**WHAT IS NEEDED**
Repeat exactly the lines of the entries below from the one with "Zahlungsmöglichkeiten" through the one with "Öko-Waschmittel und mehr", both ends included, and nothing else.

------------

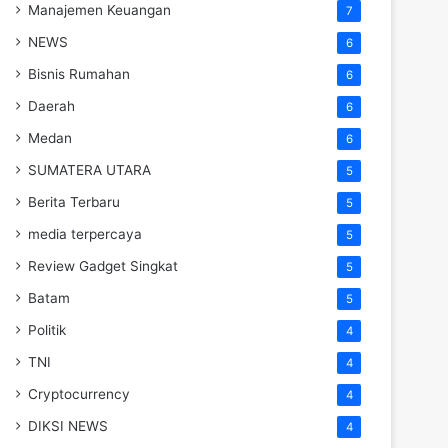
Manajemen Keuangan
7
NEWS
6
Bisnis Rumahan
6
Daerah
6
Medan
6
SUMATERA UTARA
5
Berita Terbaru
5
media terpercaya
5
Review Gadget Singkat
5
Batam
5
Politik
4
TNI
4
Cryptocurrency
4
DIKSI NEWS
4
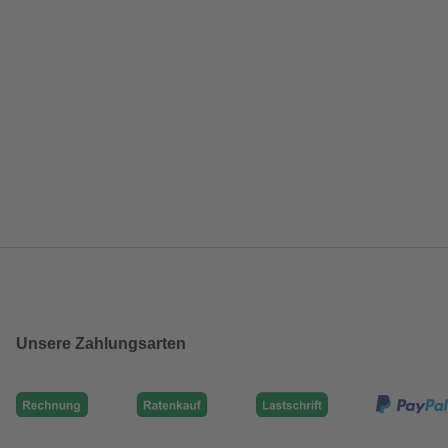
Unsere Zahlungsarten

------------

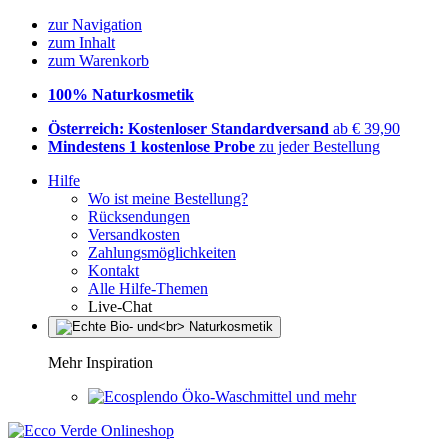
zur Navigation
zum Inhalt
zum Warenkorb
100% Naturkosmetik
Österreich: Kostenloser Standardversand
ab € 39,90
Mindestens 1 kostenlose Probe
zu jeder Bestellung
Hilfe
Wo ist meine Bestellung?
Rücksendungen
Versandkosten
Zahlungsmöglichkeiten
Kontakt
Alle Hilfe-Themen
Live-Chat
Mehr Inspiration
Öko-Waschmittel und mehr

------------

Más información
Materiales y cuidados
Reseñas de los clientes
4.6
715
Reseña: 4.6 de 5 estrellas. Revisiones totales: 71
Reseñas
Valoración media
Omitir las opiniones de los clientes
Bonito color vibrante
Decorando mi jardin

------------

**EXERCISE OUTPUT**
Zahlungsmöglichkeiten
Kontakt
Alle Hilfe-Themen
Live-Chat
Mehr Inspiration
Öko-Waschmittel und mehr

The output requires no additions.